7 years in game dev. Here's what's actually different now.
The projects, all side projects, all built with AI over the past few months:
→ Open world RPG prototype (GDScript/Godot) → Space sim in Godot-Rust (Rimworld × Starsector) → FPS in C SDL3
→ Life-sim engine in C SDL3, think Sims 2/3 but ultra-scalable with planned LLM integration
Here is what the leading models handled without issues:
- Custom render pipelines on top of SDL
- Shaders for everything I could describe or give references for
- Procedural world and model generation (everything you see in the screenshots is procedural, no external assets)
- Complex, interlocked gameplay systems
Years of programming work condensed into weeks.

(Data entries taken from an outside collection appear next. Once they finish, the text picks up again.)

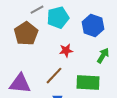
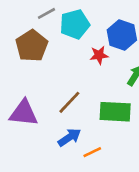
red star: (66, 51) -> (99, 55), moved

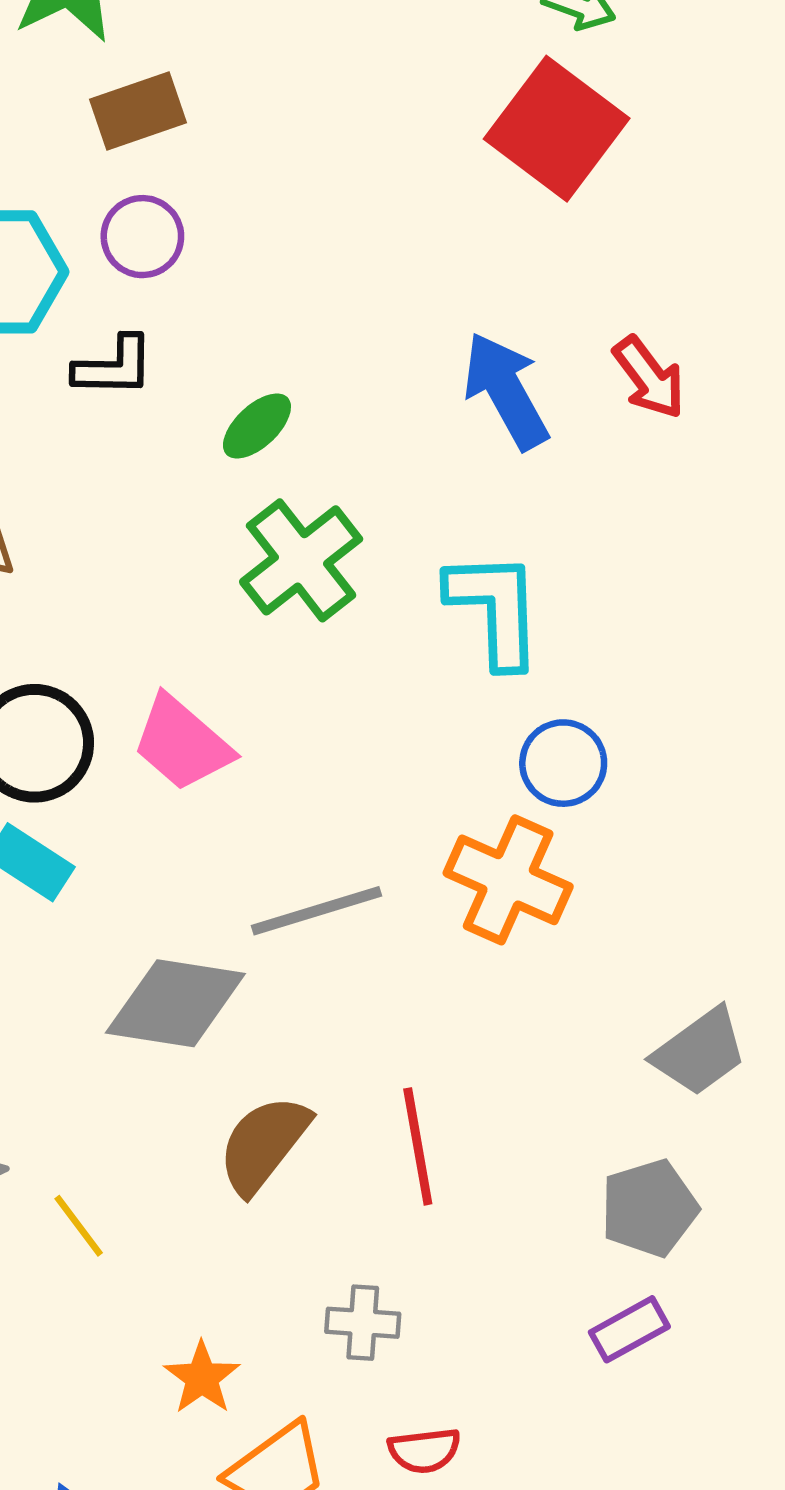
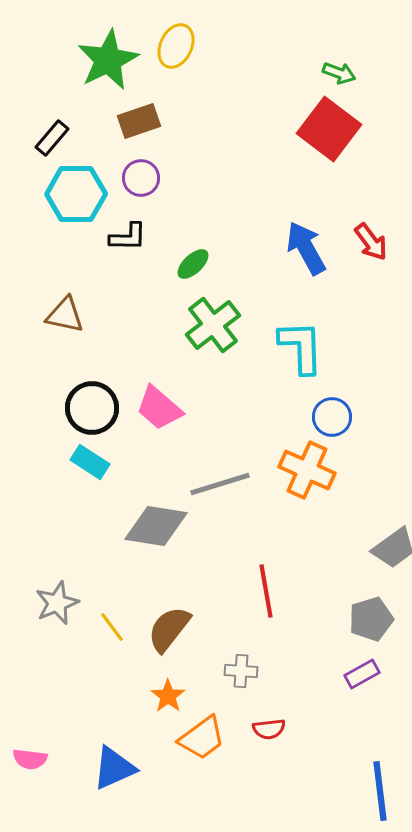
brown semicircle: (264, 1144) -> (169, 629), moved

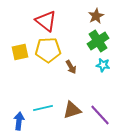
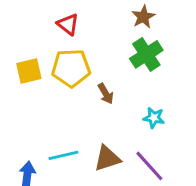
red triangle: (46, 21) -> (68, 24), size x0.7
cyan star: (103, 65) -> (154, 118), moved

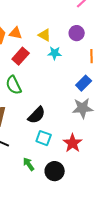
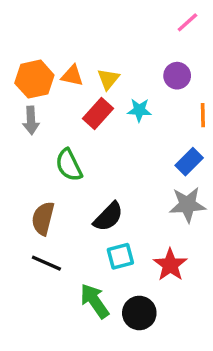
yellow triangle: (45, 35) -> (108, 79), moved, turned 40
red rectangle: (21, 56) -> (98, 114), moved
cyan square: (44, 138) -> (120, 256), turned -35
green arrow: (29, 164) -> (95, 301), size x1.5

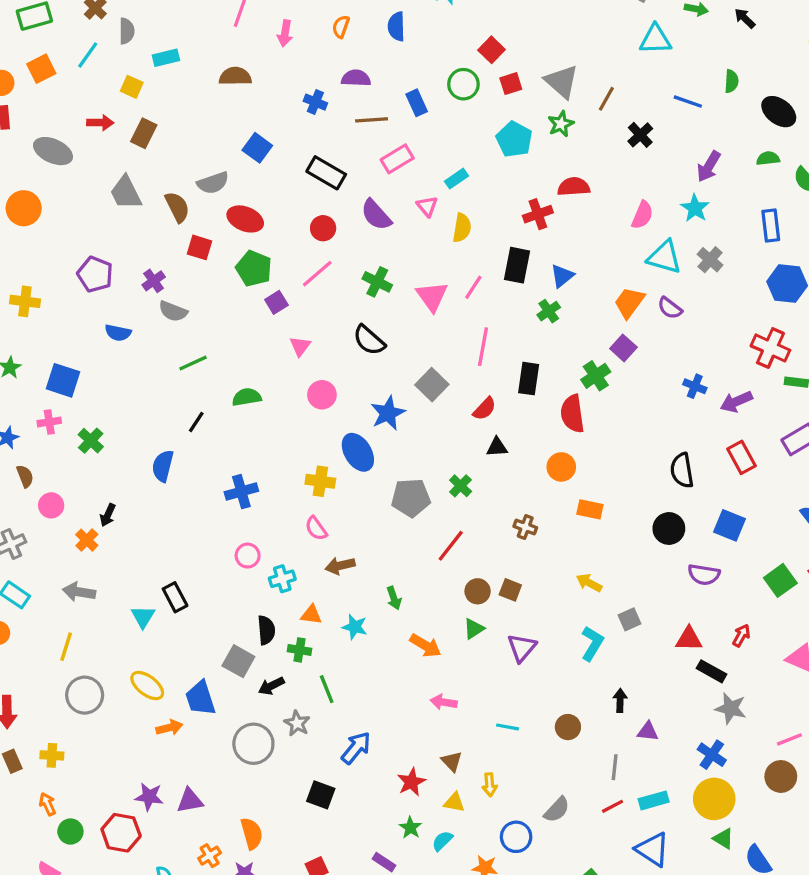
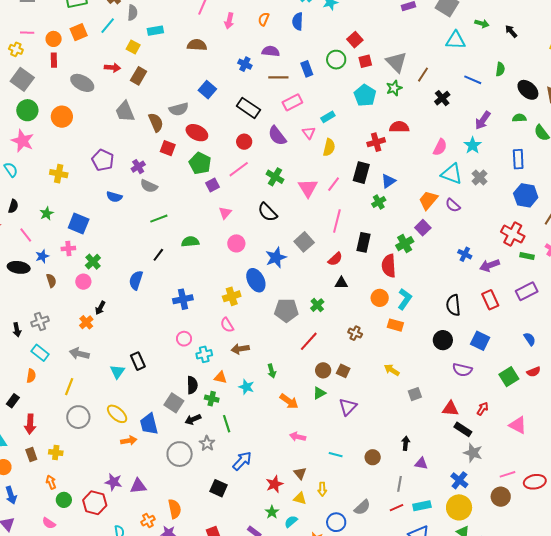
yellow cross: (320, 481) -> (232, 296), turned -30
pink circle: (51, 505) -> (83, 282), moved
cyan L-shape: (592, 643) -> (405, 299), moved

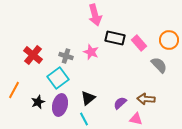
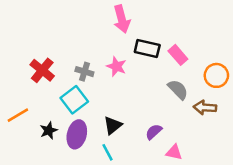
orange circle: (169, 40) -> (216, 75), moved
gray semicircle: (159, 65) -> (178, 90), moved
orange line: (14, 90) -> (18, 115), turned 30
brown arrow: (146, 99) -> (205, 107), moved

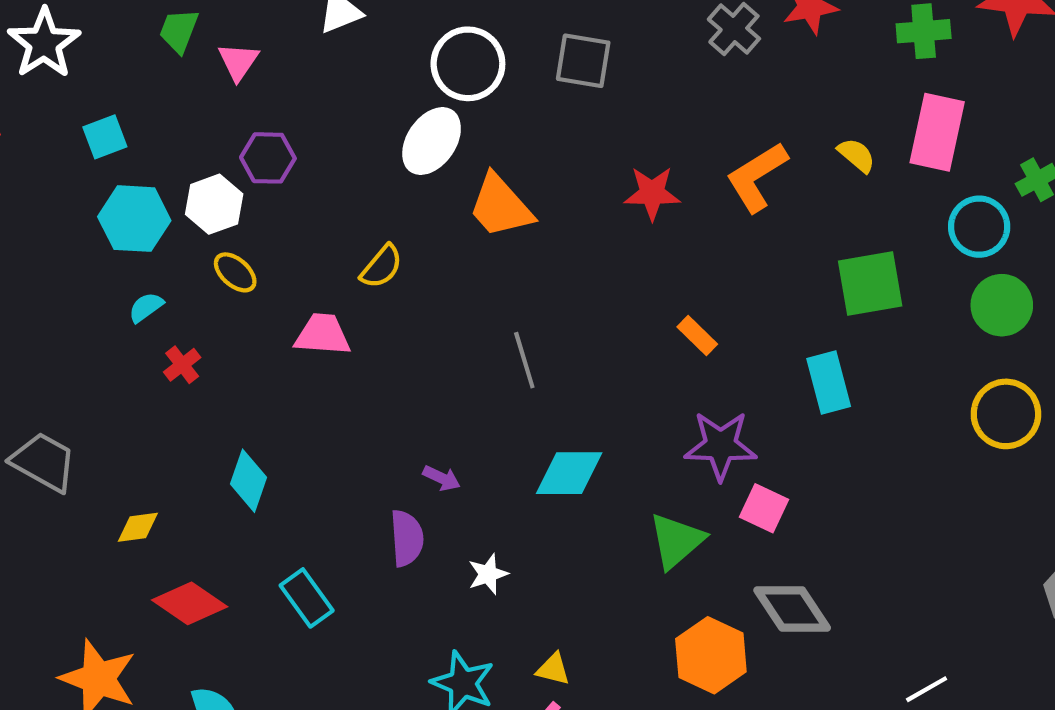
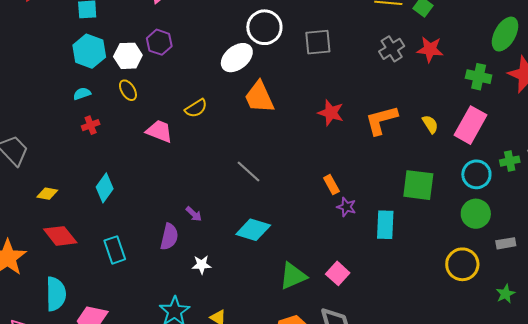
gray square: (583, 61) -> (318, 42), turned -32
gray line: (524, 360) -> (248, 171), turned -48
purple star: (721, 445) -> (346, 207), moved, size x0.6

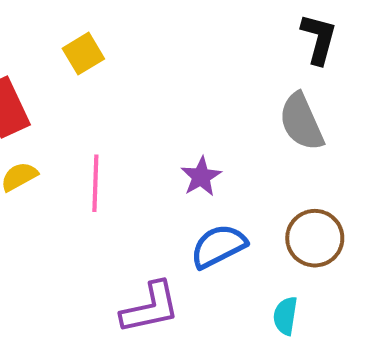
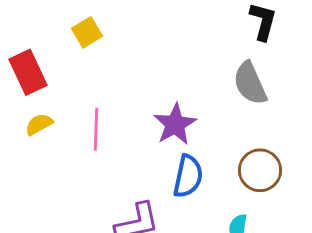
purple star: (201, 177) -> (175, 124), size x1.4
blue semicircle: (218, 246) -> (188, 176), turned 129

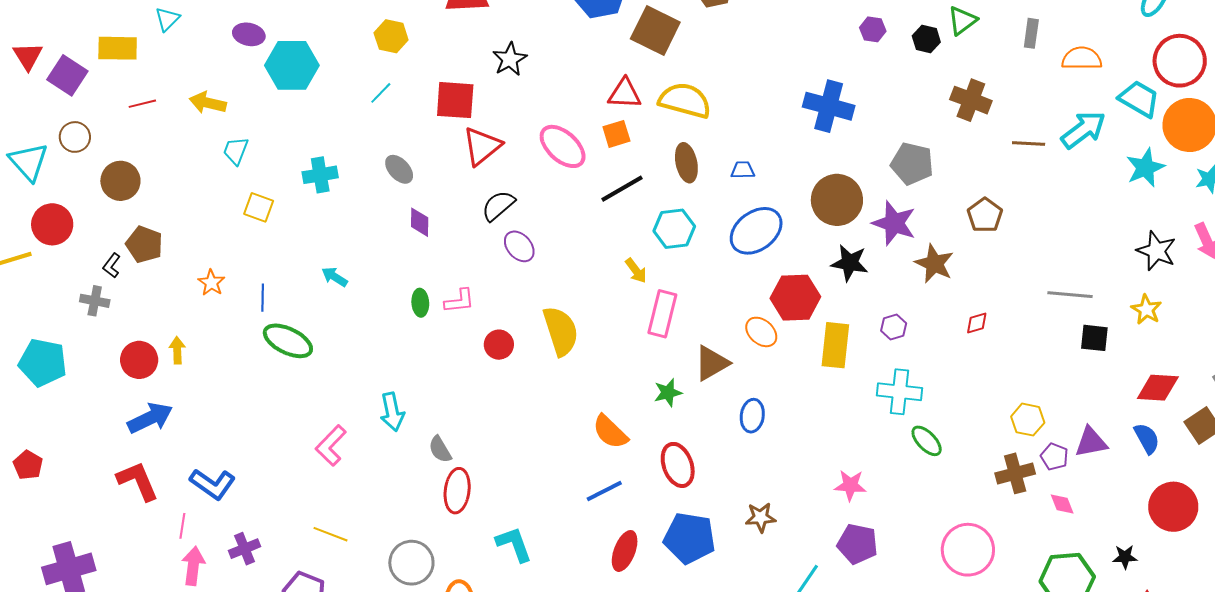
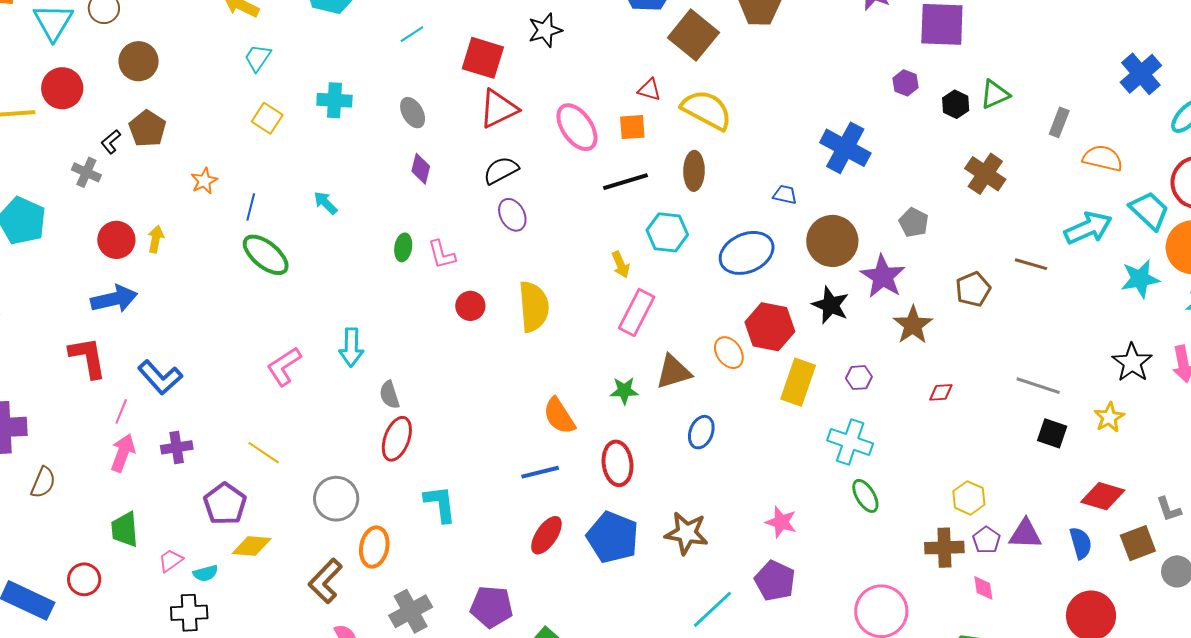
red triangle: (625, 94) -> (649, 90), size x0.7
brown line: (1029, 143) -> (1031, 264), moved
gray pentagon: (912, 164) -> (914, 223), size x0.7
blue trapezoid: (743, 170) -> (785, 195), moved
pink L-shape: (459, 301) -> (442, 255), turned 68
brown star: (761, 517) -> (686, 533), size x1.4

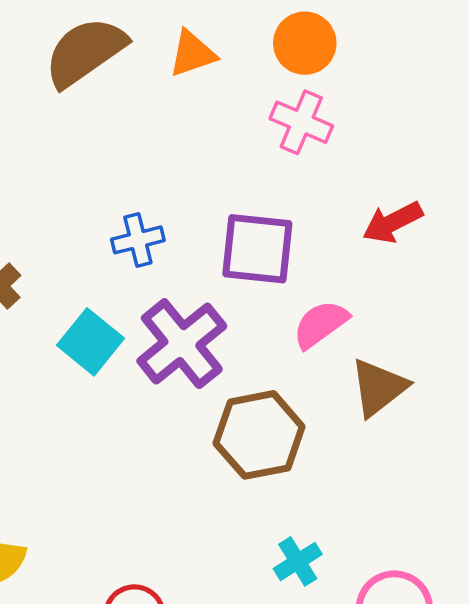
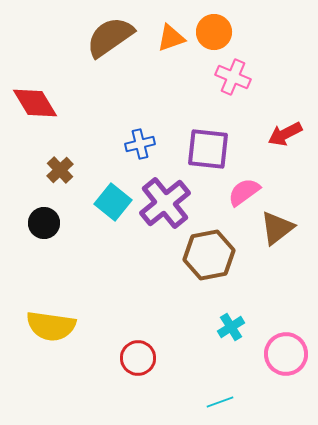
orange circle: (305, 43) -> (214, 32), moved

The engine doesn't matter anymore. Godot and GDScript, Rust and Bevy, C and SDL/Raylib, Javascript and ThreeJS. Pick whatever fits. The models handle it.
What actually matters is domain knowledge. 7 YOE meant I knew what to ask for, how to structure things, which patterns to reach for. That's the real multiplier.
There are things these models still can't do well. I'll break down each project with the specific challenges and what I'm planning in future posts.
But one thing is clear: the floor has shifted.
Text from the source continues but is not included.